5.26.2017

what i'm reading: leaving lucy pear

The year is 1917. A teenage girl from a wealthy family is pregnant, the result of rape -- by a man who her mother pushed her to pursue for marriage. Now the girl is being forced to surrender her baby to an orphanage. She has met the person who runs the orphanage, and she cannot bear the thought.

The girl devises a plan, a way she can leave her infant daughter to be found by a large family who will, she hopes, raise her as their own.

Ten years later, the lives of the woman who left the child and the woman who found the child intersect. But only one of them knows of their connection.

Leaving Lucy Pear by Anna Solomon begins with this tantalizing and emotionally charged premise, and as the story unfolds, it does not disappoint.

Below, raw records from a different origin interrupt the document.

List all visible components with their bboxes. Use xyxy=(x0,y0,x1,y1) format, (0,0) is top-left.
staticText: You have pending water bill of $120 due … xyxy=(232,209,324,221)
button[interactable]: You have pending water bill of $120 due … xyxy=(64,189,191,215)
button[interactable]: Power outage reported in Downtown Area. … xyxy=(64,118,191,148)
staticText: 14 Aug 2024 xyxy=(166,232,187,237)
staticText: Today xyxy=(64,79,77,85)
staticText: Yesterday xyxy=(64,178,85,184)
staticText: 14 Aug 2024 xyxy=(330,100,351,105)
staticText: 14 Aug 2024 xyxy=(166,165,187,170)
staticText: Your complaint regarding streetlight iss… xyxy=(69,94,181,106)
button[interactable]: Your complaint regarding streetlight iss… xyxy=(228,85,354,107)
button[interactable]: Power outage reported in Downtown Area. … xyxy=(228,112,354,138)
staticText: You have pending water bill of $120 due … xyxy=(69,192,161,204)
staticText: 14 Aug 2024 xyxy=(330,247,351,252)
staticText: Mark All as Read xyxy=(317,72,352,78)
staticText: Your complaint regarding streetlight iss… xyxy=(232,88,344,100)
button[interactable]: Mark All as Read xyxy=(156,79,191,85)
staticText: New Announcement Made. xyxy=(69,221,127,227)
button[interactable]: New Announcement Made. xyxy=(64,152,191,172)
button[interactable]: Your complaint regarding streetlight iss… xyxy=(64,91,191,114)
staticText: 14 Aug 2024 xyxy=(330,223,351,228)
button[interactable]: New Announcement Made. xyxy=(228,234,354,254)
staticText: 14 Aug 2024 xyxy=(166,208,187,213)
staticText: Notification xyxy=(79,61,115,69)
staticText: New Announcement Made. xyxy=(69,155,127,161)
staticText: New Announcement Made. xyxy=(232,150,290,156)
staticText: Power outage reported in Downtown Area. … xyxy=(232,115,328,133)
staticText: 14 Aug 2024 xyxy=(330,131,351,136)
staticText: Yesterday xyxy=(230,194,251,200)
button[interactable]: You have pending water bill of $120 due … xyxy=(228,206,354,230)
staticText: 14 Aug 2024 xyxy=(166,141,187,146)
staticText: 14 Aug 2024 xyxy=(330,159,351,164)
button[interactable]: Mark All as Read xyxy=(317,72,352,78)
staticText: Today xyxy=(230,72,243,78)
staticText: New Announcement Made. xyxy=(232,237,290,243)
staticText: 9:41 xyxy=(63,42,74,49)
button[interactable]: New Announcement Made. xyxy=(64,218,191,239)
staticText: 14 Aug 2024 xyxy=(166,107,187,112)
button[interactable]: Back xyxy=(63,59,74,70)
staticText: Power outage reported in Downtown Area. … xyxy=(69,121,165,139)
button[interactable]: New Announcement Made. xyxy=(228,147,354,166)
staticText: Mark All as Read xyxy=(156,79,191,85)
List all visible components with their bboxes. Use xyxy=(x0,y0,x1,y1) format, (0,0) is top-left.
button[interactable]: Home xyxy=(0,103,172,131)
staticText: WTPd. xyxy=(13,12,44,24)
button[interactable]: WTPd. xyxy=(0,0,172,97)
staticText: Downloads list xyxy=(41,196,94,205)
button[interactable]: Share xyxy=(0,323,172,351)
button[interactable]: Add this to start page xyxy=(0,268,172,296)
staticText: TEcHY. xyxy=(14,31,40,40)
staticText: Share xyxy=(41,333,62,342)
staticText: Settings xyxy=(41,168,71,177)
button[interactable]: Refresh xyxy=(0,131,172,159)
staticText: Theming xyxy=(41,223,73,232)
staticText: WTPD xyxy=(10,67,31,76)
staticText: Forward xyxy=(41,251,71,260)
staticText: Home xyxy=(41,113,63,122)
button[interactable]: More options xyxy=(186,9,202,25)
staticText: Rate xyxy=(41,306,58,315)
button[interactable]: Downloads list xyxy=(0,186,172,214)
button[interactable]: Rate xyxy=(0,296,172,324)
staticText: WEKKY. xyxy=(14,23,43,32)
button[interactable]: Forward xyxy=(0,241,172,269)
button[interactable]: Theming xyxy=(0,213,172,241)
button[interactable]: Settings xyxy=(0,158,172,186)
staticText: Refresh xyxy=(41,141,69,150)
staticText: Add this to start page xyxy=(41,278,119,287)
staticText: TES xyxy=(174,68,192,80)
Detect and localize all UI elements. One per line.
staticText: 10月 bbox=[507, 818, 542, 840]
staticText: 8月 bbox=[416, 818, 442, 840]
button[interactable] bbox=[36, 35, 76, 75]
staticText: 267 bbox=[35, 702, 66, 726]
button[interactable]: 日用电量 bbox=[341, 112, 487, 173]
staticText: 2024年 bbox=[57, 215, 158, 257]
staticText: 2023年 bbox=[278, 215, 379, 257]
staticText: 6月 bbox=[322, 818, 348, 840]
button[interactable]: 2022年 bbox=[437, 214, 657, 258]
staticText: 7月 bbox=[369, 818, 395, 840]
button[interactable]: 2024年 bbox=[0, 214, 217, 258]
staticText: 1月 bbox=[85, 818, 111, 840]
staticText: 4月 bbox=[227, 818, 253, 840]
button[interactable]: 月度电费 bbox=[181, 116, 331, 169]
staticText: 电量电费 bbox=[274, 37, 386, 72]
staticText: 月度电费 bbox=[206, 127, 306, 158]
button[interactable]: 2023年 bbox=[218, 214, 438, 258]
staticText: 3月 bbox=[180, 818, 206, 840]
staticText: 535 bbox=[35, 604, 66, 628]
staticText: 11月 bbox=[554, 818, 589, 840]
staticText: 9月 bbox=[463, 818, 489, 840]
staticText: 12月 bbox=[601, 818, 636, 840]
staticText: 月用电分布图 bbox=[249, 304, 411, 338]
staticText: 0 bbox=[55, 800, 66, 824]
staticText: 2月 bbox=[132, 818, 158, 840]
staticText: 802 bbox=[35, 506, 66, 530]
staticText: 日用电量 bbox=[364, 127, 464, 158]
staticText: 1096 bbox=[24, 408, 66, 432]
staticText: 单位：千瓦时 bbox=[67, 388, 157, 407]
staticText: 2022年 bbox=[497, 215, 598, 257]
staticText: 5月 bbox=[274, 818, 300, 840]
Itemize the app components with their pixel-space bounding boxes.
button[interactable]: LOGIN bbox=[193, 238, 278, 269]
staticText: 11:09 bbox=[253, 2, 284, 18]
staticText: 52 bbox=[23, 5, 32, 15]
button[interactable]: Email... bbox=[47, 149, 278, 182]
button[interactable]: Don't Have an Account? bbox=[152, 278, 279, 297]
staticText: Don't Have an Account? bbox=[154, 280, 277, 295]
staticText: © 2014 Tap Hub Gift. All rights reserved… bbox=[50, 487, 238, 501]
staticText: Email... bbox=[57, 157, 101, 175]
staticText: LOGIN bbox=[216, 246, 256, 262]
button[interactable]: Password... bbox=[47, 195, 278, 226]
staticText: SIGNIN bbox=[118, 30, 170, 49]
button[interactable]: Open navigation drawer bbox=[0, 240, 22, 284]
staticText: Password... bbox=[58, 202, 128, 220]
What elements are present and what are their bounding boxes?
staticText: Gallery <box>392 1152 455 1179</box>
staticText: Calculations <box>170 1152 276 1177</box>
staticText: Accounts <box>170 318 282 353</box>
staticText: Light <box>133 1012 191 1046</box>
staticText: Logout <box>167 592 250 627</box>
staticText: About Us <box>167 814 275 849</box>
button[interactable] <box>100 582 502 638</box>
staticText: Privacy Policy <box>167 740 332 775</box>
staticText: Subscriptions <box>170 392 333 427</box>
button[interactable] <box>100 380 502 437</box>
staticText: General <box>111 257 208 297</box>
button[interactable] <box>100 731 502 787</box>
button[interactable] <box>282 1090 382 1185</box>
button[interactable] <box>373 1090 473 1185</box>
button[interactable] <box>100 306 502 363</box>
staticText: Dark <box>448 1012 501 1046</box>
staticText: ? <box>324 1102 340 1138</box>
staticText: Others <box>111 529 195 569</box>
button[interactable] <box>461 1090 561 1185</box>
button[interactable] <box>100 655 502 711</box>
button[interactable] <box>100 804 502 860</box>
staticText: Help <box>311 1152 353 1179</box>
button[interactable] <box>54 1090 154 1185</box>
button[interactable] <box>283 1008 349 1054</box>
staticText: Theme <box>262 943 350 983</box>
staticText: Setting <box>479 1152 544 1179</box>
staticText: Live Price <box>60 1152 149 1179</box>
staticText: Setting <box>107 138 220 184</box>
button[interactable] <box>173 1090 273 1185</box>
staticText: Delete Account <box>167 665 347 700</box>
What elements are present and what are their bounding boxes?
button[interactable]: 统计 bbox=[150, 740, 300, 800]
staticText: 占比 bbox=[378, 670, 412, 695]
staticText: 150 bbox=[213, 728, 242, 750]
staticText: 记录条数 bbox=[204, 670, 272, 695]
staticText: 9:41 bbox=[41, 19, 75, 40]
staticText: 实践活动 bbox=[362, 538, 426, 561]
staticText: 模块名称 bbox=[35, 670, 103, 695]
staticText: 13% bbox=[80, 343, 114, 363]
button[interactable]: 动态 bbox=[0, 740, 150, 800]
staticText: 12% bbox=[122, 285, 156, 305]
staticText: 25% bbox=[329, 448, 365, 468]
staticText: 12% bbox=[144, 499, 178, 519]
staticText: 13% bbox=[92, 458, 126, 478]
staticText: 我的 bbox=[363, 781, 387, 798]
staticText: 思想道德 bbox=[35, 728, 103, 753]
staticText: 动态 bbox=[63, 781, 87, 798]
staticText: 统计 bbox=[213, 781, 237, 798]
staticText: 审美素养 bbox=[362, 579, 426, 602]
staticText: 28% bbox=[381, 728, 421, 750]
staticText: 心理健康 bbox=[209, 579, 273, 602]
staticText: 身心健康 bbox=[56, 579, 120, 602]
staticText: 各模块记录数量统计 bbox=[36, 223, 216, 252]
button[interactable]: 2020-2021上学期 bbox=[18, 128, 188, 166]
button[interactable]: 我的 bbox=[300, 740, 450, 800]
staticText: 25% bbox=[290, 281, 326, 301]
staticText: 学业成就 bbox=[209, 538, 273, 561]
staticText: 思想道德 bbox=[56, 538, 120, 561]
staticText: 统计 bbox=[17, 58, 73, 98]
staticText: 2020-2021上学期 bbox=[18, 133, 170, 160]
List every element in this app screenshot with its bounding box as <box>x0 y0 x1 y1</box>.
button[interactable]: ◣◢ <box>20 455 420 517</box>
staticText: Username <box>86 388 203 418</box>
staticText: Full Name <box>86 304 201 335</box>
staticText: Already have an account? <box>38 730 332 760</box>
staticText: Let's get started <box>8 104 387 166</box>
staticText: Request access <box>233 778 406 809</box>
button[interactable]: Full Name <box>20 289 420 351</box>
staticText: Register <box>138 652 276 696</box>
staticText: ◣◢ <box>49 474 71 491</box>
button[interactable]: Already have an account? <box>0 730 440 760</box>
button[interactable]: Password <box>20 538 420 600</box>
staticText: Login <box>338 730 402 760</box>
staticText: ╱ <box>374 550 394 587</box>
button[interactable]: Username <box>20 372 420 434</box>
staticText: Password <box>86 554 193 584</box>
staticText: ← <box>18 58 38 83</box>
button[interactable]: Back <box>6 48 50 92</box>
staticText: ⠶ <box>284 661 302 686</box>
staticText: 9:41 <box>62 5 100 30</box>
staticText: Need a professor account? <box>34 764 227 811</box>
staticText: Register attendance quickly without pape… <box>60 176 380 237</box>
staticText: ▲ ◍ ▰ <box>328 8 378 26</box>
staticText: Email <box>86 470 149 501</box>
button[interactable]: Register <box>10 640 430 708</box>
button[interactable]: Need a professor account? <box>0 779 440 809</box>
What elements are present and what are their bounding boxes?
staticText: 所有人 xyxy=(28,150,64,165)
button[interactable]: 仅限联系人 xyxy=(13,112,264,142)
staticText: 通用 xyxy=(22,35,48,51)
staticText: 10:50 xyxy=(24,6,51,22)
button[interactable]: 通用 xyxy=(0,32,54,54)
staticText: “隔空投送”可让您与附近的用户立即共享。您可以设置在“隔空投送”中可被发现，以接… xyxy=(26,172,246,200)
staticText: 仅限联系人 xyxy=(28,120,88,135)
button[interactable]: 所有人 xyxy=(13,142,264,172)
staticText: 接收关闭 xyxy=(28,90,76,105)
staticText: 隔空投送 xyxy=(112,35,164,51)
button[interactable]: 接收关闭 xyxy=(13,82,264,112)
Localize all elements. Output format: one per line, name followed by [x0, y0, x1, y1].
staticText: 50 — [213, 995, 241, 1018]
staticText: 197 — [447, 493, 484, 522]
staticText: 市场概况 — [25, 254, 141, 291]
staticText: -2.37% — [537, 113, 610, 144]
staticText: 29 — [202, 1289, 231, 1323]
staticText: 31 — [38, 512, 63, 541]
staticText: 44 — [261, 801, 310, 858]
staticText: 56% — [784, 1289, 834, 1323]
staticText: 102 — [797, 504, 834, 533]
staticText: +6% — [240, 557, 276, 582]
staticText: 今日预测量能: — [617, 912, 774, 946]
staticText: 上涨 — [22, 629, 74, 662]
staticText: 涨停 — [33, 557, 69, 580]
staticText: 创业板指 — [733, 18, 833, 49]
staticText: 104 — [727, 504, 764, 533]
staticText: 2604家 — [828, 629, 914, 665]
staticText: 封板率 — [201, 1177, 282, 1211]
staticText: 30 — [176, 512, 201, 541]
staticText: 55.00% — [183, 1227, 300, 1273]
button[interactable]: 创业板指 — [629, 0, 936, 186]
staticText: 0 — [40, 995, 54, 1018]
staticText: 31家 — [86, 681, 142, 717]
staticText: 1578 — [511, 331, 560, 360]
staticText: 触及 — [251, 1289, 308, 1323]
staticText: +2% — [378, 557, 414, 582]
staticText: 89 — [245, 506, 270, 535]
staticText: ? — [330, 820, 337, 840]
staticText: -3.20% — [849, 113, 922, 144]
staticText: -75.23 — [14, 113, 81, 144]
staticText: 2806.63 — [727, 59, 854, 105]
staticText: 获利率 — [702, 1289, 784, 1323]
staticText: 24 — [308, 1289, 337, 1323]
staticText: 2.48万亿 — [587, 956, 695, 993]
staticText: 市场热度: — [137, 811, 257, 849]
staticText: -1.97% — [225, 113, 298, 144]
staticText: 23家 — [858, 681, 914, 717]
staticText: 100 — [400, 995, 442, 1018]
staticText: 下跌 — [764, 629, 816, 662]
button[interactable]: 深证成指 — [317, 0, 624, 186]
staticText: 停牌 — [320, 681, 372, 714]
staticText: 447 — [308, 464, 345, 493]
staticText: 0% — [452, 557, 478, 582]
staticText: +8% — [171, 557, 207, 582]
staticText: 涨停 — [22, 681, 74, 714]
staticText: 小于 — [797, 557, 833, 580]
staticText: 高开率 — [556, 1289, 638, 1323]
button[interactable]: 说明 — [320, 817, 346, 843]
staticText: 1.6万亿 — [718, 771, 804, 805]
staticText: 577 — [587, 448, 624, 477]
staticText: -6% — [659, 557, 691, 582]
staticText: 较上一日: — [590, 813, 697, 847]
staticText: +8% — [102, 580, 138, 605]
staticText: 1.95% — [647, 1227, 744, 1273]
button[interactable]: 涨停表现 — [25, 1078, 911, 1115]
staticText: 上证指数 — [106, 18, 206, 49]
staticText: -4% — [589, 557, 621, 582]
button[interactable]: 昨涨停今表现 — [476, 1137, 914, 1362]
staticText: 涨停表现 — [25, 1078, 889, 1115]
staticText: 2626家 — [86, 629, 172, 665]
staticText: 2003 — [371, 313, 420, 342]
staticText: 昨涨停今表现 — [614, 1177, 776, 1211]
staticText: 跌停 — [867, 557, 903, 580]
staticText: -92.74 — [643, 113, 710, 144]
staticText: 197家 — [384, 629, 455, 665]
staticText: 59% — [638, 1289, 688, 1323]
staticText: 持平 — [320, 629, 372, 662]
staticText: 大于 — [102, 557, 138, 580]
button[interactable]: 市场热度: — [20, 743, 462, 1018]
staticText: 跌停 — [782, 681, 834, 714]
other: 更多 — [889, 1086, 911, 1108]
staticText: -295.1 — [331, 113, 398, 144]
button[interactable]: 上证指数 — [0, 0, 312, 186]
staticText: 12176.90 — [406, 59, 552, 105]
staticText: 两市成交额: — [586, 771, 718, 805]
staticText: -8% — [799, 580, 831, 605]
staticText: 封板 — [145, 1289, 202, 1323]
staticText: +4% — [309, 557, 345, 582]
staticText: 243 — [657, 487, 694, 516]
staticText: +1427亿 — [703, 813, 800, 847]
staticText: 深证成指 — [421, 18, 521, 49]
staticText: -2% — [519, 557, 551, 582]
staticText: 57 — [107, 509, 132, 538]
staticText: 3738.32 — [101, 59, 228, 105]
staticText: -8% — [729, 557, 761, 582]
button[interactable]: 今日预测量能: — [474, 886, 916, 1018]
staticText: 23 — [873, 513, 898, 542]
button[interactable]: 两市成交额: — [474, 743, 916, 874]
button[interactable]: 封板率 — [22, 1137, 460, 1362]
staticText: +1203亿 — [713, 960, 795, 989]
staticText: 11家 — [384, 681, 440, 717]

Family secrets, desire, regrets, unintended consequences, and unfulfilled longing are set against a backdrop of Prohibition, labour justice, and classism.

In the larger world, Sacco and Vanzetti are scheduled for execution, despite global protests.* The political situation parallels our current world in many ways.

Through Solomon's clear and often piercing prose, we know what every character thinks and feels -- leading us to see the enormous chasm of perceptions, the impossibility of knowing another person's truth. The book is infused with empathy and compassion. It makes for a satisfying and compelling read.

* The Atlantic reproduces Felix Frankfurter's 1927 article about the case.